会場の設定で気になる点がひとつ。会場の真ん中を分けるスペースにはスポンサーのブースが並んでいました。正面入り口からまっすぐの最も人通りの多いところです。用具の試し打ちなどのために卓球台もいくつか設置されていました。しかし、そのブースの間が狭く、松葉杖や車椅子の人が通りにくく、迂回する必要があったのです。言い換えると、スポンサーコーナーがパラ競技をやっている場所と、一番レベルの高い国際試合をやっている場所を隔てる大きな壁のようになってしまっていたのです。他にも、支柱の周りで通路が狭すぎる場所もありました。会場自体は広いスペースがあるので、少しの配慮でもっとスムーズに動けるようにできたはずです。せっかく同じ会場でやっているのですから、お互いに観戦すればいろいろと学ぶこともあるでしょう。

試合を見ている途中で、一人のおじいさんに話しかけられました。「韓国の昔の名選手だった○○というのは今回来ているのかな? 3年前には会ったんだけど」。「僕は日本人なのですが」と言いつつ聞くと、1960年代に米国代表としてUS OPENでプレーしたことがある方だとか。「会場が広くて、人を探すのが大変なんだ」と言っていました。競技暦8年という75歳以上の部に出ていたおばあちゃんとも少し話をしました。「今回初めて1ゲーム取れたのよ」と嬉しそうです。この種目は参加者が少なく、毎年顔を合わせるを楽しみにしている仲間がいるそうです。僕個人も日本の監督、選手と再会し、ひさびさに卓球のディープな話をして、楽しい時間を過ごしました。

大会というくらいですから、こうした会場はたくさんの出会いと交流がある場です。
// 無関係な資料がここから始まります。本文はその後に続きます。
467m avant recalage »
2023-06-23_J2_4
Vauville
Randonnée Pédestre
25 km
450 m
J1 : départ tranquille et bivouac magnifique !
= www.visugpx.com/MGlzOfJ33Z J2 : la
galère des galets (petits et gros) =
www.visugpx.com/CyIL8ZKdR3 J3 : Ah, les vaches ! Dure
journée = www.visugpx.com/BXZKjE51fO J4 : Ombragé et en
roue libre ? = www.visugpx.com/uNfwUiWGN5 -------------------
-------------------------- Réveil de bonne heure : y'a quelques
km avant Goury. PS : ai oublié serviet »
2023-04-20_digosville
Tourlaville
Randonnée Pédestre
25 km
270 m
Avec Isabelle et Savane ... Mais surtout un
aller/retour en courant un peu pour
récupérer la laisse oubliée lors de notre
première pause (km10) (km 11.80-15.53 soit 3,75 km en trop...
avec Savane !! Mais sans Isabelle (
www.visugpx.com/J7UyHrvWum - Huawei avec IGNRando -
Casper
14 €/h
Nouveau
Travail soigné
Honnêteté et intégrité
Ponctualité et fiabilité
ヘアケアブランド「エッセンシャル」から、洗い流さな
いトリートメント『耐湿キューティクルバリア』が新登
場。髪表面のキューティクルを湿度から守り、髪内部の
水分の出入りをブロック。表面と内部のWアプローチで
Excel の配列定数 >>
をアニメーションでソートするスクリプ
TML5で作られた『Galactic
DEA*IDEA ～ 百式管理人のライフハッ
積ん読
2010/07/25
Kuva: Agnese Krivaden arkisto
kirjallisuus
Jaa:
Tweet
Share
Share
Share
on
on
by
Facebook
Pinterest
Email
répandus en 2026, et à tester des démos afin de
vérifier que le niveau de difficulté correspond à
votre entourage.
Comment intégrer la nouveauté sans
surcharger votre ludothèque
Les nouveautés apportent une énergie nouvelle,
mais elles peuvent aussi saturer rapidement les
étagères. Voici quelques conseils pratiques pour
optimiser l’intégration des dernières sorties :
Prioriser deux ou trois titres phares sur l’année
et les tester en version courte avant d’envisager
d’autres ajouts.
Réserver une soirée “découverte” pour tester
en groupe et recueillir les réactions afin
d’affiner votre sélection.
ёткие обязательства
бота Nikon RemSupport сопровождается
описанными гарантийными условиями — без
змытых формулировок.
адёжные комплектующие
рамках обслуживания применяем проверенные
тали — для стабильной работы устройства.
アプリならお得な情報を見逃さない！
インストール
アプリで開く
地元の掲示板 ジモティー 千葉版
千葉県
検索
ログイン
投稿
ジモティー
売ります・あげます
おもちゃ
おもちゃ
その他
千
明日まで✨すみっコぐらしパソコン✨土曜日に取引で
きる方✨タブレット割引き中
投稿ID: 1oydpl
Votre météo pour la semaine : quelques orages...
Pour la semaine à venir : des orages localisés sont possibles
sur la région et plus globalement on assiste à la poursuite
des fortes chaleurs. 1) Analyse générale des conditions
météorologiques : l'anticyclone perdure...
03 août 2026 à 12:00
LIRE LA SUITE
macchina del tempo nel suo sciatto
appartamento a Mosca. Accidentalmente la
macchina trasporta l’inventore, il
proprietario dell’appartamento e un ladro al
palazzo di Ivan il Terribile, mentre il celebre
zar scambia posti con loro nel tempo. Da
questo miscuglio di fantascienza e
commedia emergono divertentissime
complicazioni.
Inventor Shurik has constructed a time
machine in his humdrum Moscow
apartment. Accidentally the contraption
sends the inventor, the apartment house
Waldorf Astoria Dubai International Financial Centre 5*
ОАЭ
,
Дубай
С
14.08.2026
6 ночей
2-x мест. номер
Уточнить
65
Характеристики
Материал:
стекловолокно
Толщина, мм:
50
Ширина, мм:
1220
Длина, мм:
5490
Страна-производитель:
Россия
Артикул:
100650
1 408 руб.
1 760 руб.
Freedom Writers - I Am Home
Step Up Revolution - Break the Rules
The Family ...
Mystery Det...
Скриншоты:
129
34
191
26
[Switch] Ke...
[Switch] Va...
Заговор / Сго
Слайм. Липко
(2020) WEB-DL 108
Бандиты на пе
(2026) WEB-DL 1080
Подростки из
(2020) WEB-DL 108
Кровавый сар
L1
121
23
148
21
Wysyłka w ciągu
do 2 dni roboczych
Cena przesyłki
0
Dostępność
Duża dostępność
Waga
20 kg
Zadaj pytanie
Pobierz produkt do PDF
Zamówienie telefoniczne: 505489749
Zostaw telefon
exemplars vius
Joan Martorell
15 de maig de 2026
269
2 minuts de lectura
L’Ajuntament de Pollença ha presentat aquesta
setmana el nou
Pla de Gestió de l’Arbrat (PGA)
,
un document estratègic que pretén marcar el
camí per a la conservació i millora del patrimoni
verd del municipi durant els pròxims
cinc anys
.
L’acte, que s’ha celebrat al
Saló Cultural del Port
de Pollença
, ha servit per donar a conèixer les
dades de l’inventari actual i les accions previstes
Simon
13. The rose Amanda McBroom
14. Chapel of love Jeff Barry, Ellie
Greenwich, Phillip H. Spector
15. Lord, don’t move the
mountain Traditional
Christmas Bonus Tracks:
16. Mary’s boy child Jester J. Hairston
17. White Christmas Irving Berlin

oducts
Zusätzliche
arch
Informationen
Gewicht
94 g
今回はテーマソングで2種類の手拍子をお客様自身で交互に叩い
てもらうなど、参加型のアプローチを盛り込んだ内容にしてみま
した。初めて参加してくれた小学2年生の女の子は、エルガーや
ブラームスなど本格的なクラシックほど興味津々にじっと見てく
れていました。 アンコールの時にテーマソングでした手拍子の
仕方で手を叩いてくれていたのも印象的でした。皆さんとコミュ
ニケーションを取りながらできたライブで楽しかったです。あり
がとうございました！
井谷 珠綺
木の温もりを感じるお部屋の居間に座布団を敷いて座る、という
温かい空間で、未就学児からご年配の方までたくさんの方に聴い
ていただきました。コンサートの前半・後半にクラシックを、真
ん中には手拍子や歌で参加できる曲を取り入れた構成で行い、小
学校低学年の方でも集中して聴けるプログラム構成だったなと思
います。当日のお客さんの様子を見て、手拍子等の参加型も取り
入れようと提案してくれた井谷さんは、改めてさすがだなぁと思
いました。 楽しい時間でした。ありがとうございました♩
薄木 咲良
主催者目線なら、それを促す仕掛けをつくることを常に意識すべきだなあと感じました。先に書いた通路の配慮のほかにも、たとえば、人の往来が激しいところの近くに、いすとテーブルを置いてラウンジをつくり、偶然知り合いに会える可能性を高めるとか。昔を懐かしむ人が自然と集まれるように、過去の名場面のミニ写真展コーナーをつくるとか。100台の卓球台を並べるのも斬新ですが、会場づくりというのは、工夫の余地がたくさんあり、奥が深いと感じました。